Even as the lumbering, passive bureaucracy of the IRS moves towards regulation, they note that CPAs won’t have to register, because they are already licensed, and free tax preparers, like those that once existed at the ACORN Centers when I used to work there, won’t have to have special certifications. What they did not say, but could have said for the free tax preparers is that to get the IRS filing number for a free VITA center, we already had to get certified! The article in the Wall Street Journal made it sound like the IRS was being generous, but the facts, as usual, are wildly different, since it’s rather a case essentially of having already forced service centers for the poor to have to be regulated, and finally now having them get around to the rest of the industry!
But, I hate to quibble, because this is a good thing. The IRS even announced that they are going to reach out to the 10,000 or more preparers who make the most errors. Hmmmm. The rest of us make a mistake on our returns and we’re paying interest and penalties and enduring a world of hurt, but if you are a tax preparer the IRS is just finally carrying about the fact that 10,000 maniacs are making huge mistakes?!? Perhaps a name change is in order and the word “Service” should be dropped from the title, and only Internal Revenue remain?

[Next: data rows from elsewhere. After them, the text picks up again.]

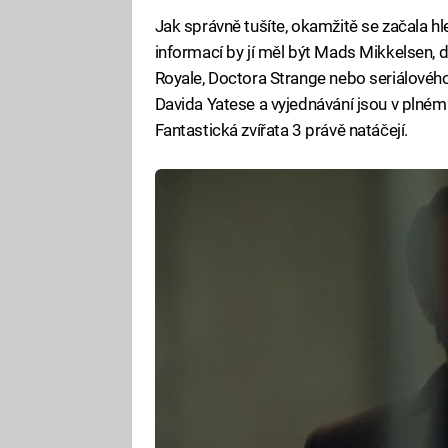
Jak správně tušíte, okamžitě se začala h
informací by jí měl být Mads Mikkelsen, 
Royale, Doctora Strange nebo seriálového
Davida Yatese a vyjednávání jsou v plném
Fantastická zvířata 3 právě natáčejí.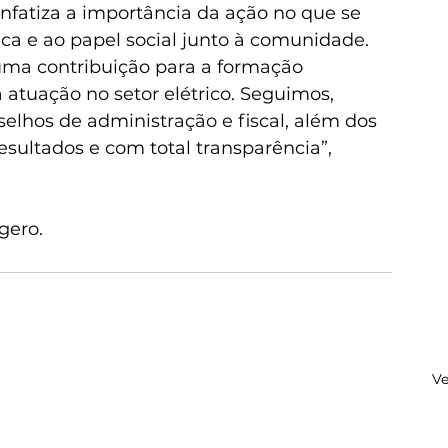
nfatiza a importância da ação no que se 
ica e ao papel social junto à comunidade. 
uma contribuição para a formação 
a atuação no setor elétrico. Seguimos, 
hos de administração e fiscal, além dos 
sultados e com total transparência”, 
gero.
Ve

H&R Block spokespeople greeted the news as manna from heaven. Why not, this will hurt their competition with the “mom and pops” out there. It’s no surprise that the former head of HR&Block has been the deputy commissioner of the IRS and would understand this problem exceedingly well.
One way or another though this is good news for working stiffs who have been paying for help no matter the fact that this should have happened many, many years ago.
Maybe the IRS will finally look at doing real outreach now to build citizen wealth through full participation in the Earned Income Tax Credit (EITC). I hope I’m not getting giddy and carried away?